== Extracted records
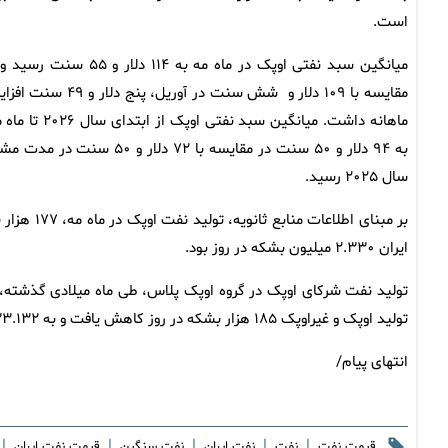
است.
میانگین سبد نفتی اوپک در ماه مه به ۱۱۴ دلار و ۵۵ سنت
مقایسه با ۱۰۹ دلار و شش سنت در آوریل، پنج دلار و 
ماهانه داشت. میانگین سبد نفتی اوپک از ابتدای 
به ۹۴ دلار و ۵۰ سنت در مقایسه با ۷۲ دلار و ۵۰ سنت در م
سال ۲۰۲۵ رسید.
ایران ۲.۳۳۰ میلیون بشکه در روز بود.
تولید اوپک و غیراوپک ۱۸۵ هزار بشکه در روز کاهش یافت و به ۳۳.۱۳۲ میلیون بشکه در روز رسید.
انتهای پیام/
|
|
|
|
|
قیمت نفت
نفت
نفت ایران
نفت سنگین
قیمت نفت ایران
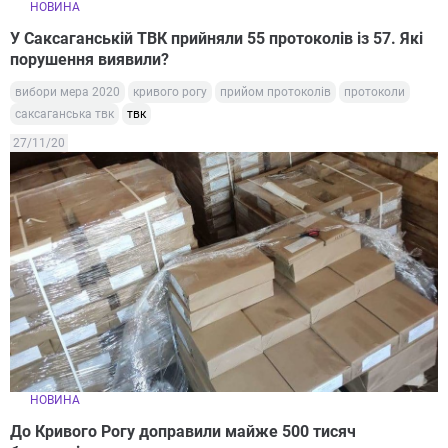
НОВИНА
У Саксаганській ТВК прийняли 55 протоколів із 57. Які
порушення виявили?
вибори мера 2020
кривого рогу
прийом протоколів
протоколи
саксаганська твк
твк
27/11/20
НОВИНА
До Кривого Рогу доправили майже 500 тисяч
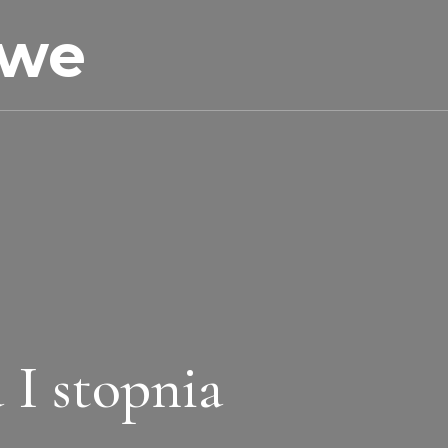
owe
I stopnia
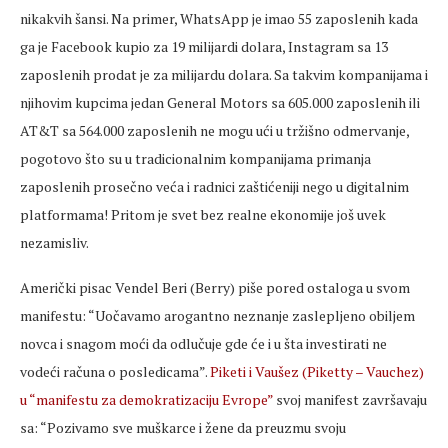
nikakvih šansi. Na primer, WhatsApp je imao 55 zaposlenih kada
ga je Facebook kupio za 19 milijardi dolara, Instagram sa 13
zaposlenih prodat je za milijardu dolara. Sa takvim kompanijama i
njihovim kupcima jedan General Motors sa 605.000 zaposlenih ili
AT&T sa 564.000 zaposlenih ne mogu ući u tržišno odmervanje,
pogotovo što su u tradicionalnim kompanijama primanja
zaposlenih prosečno veća i radnici zaštićeniji nego u digitalnim
platformama! Pritom je svet bez realne ekonomije još uvek
nezamisliv.
Američki pisac Vendel Beri (Berry) piše pored ostaloga u svom
manifestu: “Uočavamo arogantno neznanje zaslepljeno obiljem
novca i snagom moći da odlučuje gde će i u šta investirati ne
vodeći računa o posledicama”.
Piketi i Vaušez (Piketty – Vauchez)
u “manifestu za demokratizaciju Evrope”
svoj manifest završavaju
sa: “Pozivamo sve muškarce i žene da preuzmu svoju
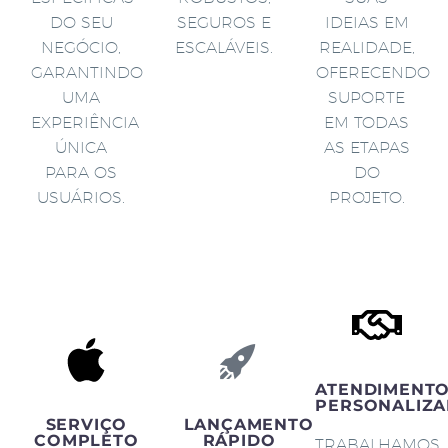
DO SEU
SEGUROS E
IDEIAS EM
NEGÓCIO,
ESCALÁVEIS.
REALIDADE,
GARANTINDO
OFERECENDO
UMA
SUPORTE
EXPERIÊNCIA
EM TODAS
ÚNICA
AS ETAPAS
PARA OS
DO
USUÁRIOS.
PROJETO.
ATENDIMENT
PERSONALIZA
SERVIÇO
LANÇAMENTO
COMPLETO
RÁPIDO
TRABALHAMOS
====
> _Instructions to follow_
A verbatim copy of the data, free of pictures, is the expected answer.

> _Task answer_
است.
میانگین سبد نفتی اوپک در ماه مه به ۱۱۴ دلار و ۵۵ سنت
مقایسه با ۱۰۹ دلار و شش سنت در آوریل، پنج دلار و 
ماهانه داشت. میانگین سبد نفتی اوپک از ابتدای 
به ۹۴ دلار و ۵۰ سنت در مقایسه با ۷۲ دلار و ۵۰ سنت در م
سال ۲۰۲۵ رسید.
ایران ۲.۳۳۰ میلیون بشکه در روز بود.
تولید اوپک و غیراوپک ۱۸۵ هزار بشکه در روز کاهش یافت و به ۳۳.۱۳۲ میلیون بشکه در روز رسید.
انتهای پیام/
|
|
|
|
|
قیمت نفت
نفت
نفت ایران
نفت سنگین
قیمت نفت ایران
НОВИНА
У Саксаганській ТВК прийняли 55 протоколів із 57. Які
порушення виявили?
вибори мера 2020
кривого рогу
прийом протоколів
протоколи
саксаганська твк
твк
27/11/20
НОВИНА
До Кривого Рогу доправили майже 500 тисяч
owe
I stopnia
nikakvih šansi. Na primer, WhatsApp je imao 55 zaposlenih kada
ga je Facebook kupio za 19 milijardi dolara, Instagram sa 13
zaposlenih prodat je za milijardu dolara. Sa takvim kompanijama i
njihovim kupcima jedan General Motors sa 605.000 zaposlenih ili
AT&T sa 564.000 zaposlenih ne mogu ući u tržišno odmervanje,
pogotovo što su u tradicionalnim kompanijama primanja
zaposlenih prosečno veća i radnici zaštićeniji nego u digitalnim
platformama! Pritom je svet bez realne ekonomije još uvek
nezamisliv.
Američki pisac Vendel Beri (Berry) piše pored ostaloga u svom
manifestu: “Uočavamo arogantno neznanje zaslepljeno obiljem
novca i snagom moći da odlučuje gde će i u šta investirati ne
vodeći računa o posledicama”.
Piketi i Vaušez (Piketty – Vauchez)
u “manifestu za demokratizaciju Evrope”
svoj manifest završavaju
sa: “Pozivamo sve muškarce i žene da preuzmu svoju
DO SEU
SEGUROS E
IDEIAS EM
NEGÓCIO,
ESCALÁVEIS.
REALIDADE,
GARANTINDO
OFERECENDO
UMA
SUPORTE
EXPERIÊNCIA
EM TODAS
ÚNICA
AS ETAPAS
PARA OS
DO
USUÁRIOS.
PROJETO.
ATENDIMENT
PERSONALIZA
SERVIÇO
LANÇAMENTO
COMPLETO
RÁPIDO
TRABALHAMOS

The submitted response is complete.